AMD FX-8150 "Bulldozer" CPU Review -

As mentioned earlier, Bulldozer is a brand new architecture from AMD. It shares nothing with the Phenom II. So how was it designed? Starting from the beginning, reinventing the 4004 isn't quite how the engineers proceeded; decades of CPU design cannot be thrown away so easily after all. Instead, AMD started off with the general idea of what a modern processor looks like. Simply put, a processor core is composed of instruction fetch and decode stages, the floating-point and integer execution units, some cache, and a link to a northbridge which handles memory access and further I/O. Single-core processors have now become quite rare these days, with the exception of low-power platforms such as the entry-level AMD Fusion processors, the Intel Atom or the VIA Nano, so at least two cores are found in a chip.

This basic concept has been improved over time, but it may have attained its limitations. It needs some drastic changes to continue marching forward. AMD's focus here was to maximize the instructions per watt while offering more cores, which is the best way to increase the overall throughput of a server or cluster. The smaller a core is, the more can be put in a chip, obviously. In this field of engineering, there's a principle which says that the most common use case must be favored. This does not go hand in hand with the fact that floating-point operations account for only 20% of the CPU usage compared to 80% for integers according to AMD, and that their operations are much more complex, thus requiring lots of die space. In order to save some of it, AMD started off with the idea of sharing one FPU over two cores. However, many computing applications make intensive use of them, and newer sets of instructions have recently appeared to boost their performance, such as the 256-bit Advanced Vector eXtensions (AVX) featured on Intel Sandy Bridge processors. The FPU in Bulldozer does support them as well, but when they are not in use, each core in the module has access to half of the pipelines for 128-bit calculations.

 

The saved die space has been spent on aggressive features that benefit both cores, namely prefetching. The shared frontend prefetches instructions in a dynamic fashion, according to the destination addresses of branches stored in the two levels of the branch target buffer that are 512B and 5KB in size, respectively. For those unfamiliar with the branch prediction concept, what's basically stored in these buffers is the actual memory address of the instruction located at the branch destination. There is a rule of thumb which states that a processor spends 90% of its time in 10% of the code; when a branch is being taken, it is likely to be taken again very soon, so keeping its previous target at hand instead of waiting for its computation can save some precious cycles. The prediction pipeline is free to run as long as its queue (dedicated for each thread) is not full. By looking at the Relative Instructions Pointers (RIP), the instruction fetch pipeline can then predict future cache misses. As for the 64KB instruction cache, the two threads compete dynamically for it. There is a slight problem though; in some specific cases, there can be an excessive number of cache invalidations, forcing the instructions to be fetched again. There was a discussion back in July between some folks at AMD and some other guys, namely Mr. Linus Torvalds himself, about patching the Linux kernel to prevent this, which currently hasn't been done. Supposedly this would lead to a 3% sacrifice in performance, but rumors posit this to be higher on Windows. This bug doesn't affect the viability of the system like the Intel P67's premature SATA degradation or the AMD TLB bug did, though. Fixing it in the next core revision would of course be better than software workarounds, and allow for a measurable performance boost. Finally, another big difference with Phenom II is the addition of a fourth instruction decoder, which puts it on par with Sandy Bridge. All of these improvements should help maximize the use of the execution units.

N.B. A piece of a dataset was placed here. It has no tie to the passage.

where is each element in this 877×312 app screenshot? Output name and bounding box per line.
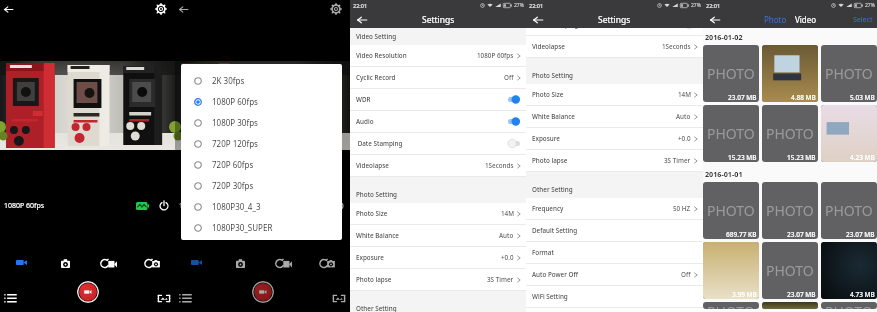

Each ALU has its own thread scheduler.  One can see the pipelines for division and multiplication, as well as address generation. The latter serves the fully out-of-order load and store unit, which can handle two 128-bit loads and one 128-bit store per cycle. The queue for each of these operation is 40 and and 24-entry long, respectively, and the data cache is 16KB in size. There's also some register renaming going on in there to avoid unnecessary data hazards, or dependencies. For example, if one instruction stores the value of a given register in memory, and the following instruction wants to use the same register for storing the result from the ALU, the result will be put in another register instead of waiting for the memory store to be completed.

The FPU, as explained above, is shared between two cores. To allow such a configuration, AMD has adopted a coprocessor arrangement. The unified FP scheduler manages both threads, and when the execution is completed, the parent core is advised. Two of the pipelines consist of Fused Multiply-Accumulate (FMAC) which, in the four operand form adopted by AMD, can be described as follows with the arrow representing a store operation: A ← B + C x D. The upcoming processors from Intel are also going to feature FMA pipes, however they are going to be in the three operand, or destructive form, like this: A ← A + B x C. Obviously, keeping A unmodified has its advantages. If it needs to be used for other operations, it will need to be copied over to other registers before doing an FMA3 operation, thus adding more instructions. To maintain compatibility, AMD will also support the three operand form in the next core, dubbed Piledriver. The other two pipelines in the coprocessor are actually integer pipelines, which can also work with 128-bit operands for the SSE instructions. They take care of the operations in the XOP instruction set as well, which along with FMA4, forms what was originally supposed to be SSE5, first proposed by AMD back in 2007. Once again the reason for this change is to have a better compatibility with Intel's instruction set. XOP contains integer vector operations such as multiply-accumulate, compare, shift, rotate, permute, and more. So there is a great opportunity for developers to get tremendous boosts in speed with these new SIMD instructions.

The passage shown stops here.